Humber Field archaeology are currently on site at the North end Shipyard monitoring the initial ground reduction in advance of the construction of the new visitor centre for the Arctic Corsair.
The stripping has so far revealed elements of the former warehouses that previously occupied the site to the rear of the Dock Office (Oriental Buildings) on Dock Office Row.
The site lies within an area of major archaeological importance, at the northern end of the historic core of the Old Town. The southern part of this block of land overlies part of the medieval and early post-medieval waterfronts, whilst parts of the medieval Town Ditch also run through here.
Previous excavations in the area, to the south of Blaydes Staith have demonstrated the high potential for survival of archaeological remains associated with successive waterfront; these were found to be in an excellent state of preservation, and range in date from the early 14th century through to the 18th century. Parts of medieval ships have been reused in the construction of some of these waterfronts. In addition, storage vats and the remains of buildings were also recorded overlying some of the waterfronts.

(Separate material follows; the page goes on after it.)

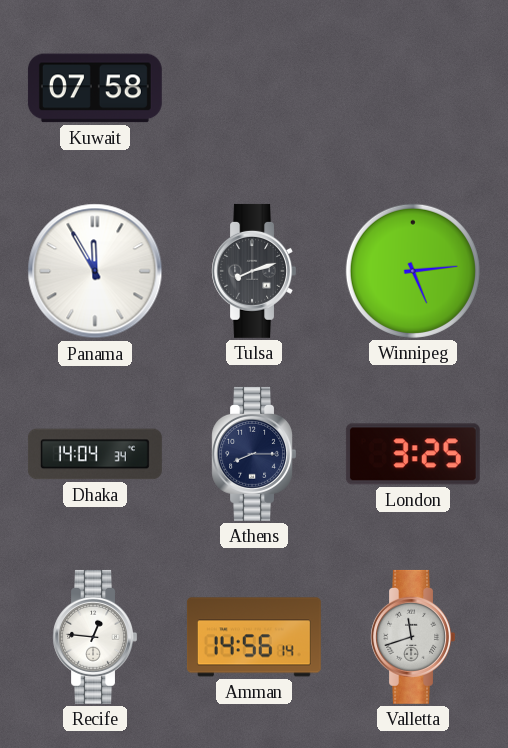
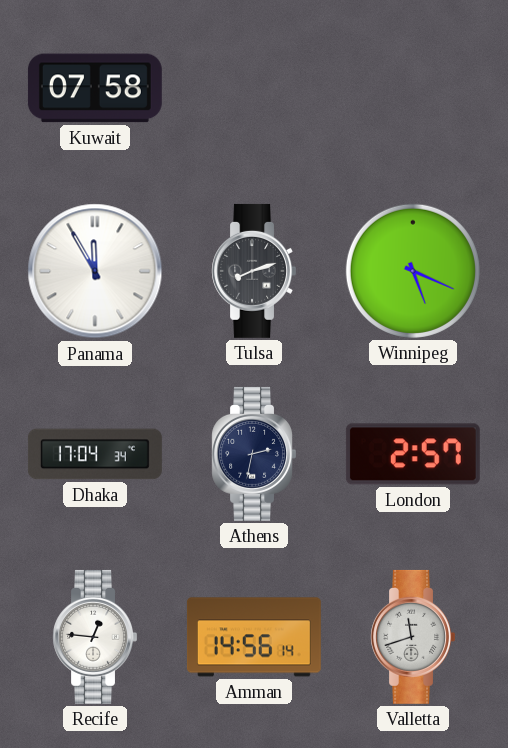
Winnipeg: 5:14 -> 5:19
Dhaka: 14:04 -> 17:04
Athens: 8:15 -> 2:32
London: 3:25 -> 2:57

In the 18th century, part the site was occupied by a shipyard, owned by the Blaydes family, one of Hull’s principal shipbuilders. They constructed a range of vessels both for commercial use and for the Royal Navy. One such vessel, a collier named ‘Bethia’ built in 1784 was purchase by the Royal Navy for an expedition to the Pacific and renamed HMS Bounty.
The building is to be located on the south side of the dry dock which is to house the Arctic Corsair. This was originally the lock forming the entrance to ‘The Dock’, later known as Queen’s Dock, which opened in 1778.
A report on the findings will be produced on completion of the site works.